Collected data:

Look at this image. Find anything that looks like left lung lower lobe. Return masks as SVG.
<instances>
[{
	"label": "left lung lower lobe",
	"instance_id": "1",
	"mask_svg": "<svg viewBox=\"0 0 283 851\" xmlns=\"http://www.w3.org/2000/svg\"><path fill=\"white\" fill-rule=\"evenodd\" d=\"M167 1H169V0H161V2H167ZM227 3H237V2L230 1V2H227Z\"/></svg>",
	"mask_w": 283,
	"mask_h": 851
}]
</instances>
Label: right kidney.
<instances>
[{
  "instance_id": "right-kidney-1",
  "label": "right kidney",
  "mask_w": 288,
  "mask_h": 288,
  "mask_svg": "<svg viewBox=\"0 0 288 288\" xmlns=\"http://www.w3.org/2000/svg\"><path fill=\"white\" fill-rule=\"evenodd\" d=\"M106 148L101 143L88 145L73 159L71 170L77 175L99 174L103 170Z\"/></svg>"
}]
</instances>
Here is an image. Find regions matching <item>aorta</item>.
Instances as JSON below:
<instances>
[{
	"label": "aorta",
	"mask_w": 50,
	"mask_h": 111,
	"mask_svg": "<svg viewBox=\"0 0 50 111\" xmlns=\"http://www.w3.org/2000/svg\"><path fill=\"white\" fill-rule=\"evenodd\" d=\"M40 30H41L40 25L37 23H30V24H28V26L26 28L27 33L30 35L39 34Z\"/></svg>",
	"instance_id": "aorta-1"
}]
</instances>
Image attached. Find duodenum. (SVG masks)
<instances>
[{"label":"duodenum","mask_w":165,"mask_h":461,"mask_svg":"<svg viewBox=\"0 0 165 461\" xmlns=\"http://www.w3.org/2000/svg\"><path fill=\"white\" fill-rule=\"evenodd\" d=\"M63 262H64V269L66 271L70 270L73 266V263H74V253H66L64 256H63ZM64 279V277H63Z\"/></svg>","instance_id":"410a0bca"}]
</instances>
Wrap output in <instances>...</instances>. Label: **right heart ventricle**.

• _Task to carry out_
Write out the records again so that each line matches the original exactly.

• _Your response_
Look at this image. Find anything that looks like left lung lower lobe. Return masks as SVG.
<instances>
[{
	"label": "left lung lower lobe",
	"instance_id": "1",
	"mask_svg": "<svg viewBox=\"0 0 283 851\" xmlns=\"http://www.w3.org/2000/svg\"><path fill=\"white\" fill-rule=\"evenodd\" d=\"M167 1H169V0H161V2H167ZM227 3H237V2L230 1V2H227Z\"/></svg>",
	"mask_w": 283,
	"mask_h": 851
}]
</instances>
Label: right kidney.
<instances>
[{
  "instance_id": "right-kidney-1",
  "label": "right kidney",
  "mask_w": 288,
  "mask_h": 288,
  "mask_svg": "<svg viewBox=\"0 0 288 288\" xmlns=\"http://www.w3.org/2000/svg\"><path fill=\"white\" fill-rule=\"evenodd\" d=\"M106 148L101 143L88 145L73 159L71 170L77 175L99 174L103 170Z\"/></svg>"
}]
</instances>
Here is an image. Find regions matching <item>aorta</item>.
Instances as JSON below:
<instances>
[{
	"label": "aorta",
	"mask_w": 50,
	"mask_h": 111,
	"mask_svg": "<svg viewBox=\"0 0 50 111\" xmlns=\"http://www.w3.org/2000/svg\"><path fill=\"white\" fill-rule=\"evenodd\" d=\"M40 30H41L40 25L37 23H30V24H28V26L26 28L27 33L30 35L39 34Z\"/></svg>",
	"instance_id": "aorta-1"
}]
</instances>
Image attached. Find duodenum. (SVG masks)
<instances>
[{"label":"duodenum","mask_w":165,"mask_h":461,"mask_svg":"<svg viewBox=\"0 0 165 461\" xmlns=\"http://www.w3.org/2000/svg\"><path fill=\"white\" fill-rule=\"evenodd\" d=\"M63 262H64V269L66 271L70 270L73 266V263H74V253H66L64 256H63ZM64 279V277H63Z\"/></svg>","instance_id":"410a0bca"}]
</instances>
Wrap output in <instances>...</instances>. Label: **right heart ventricle**.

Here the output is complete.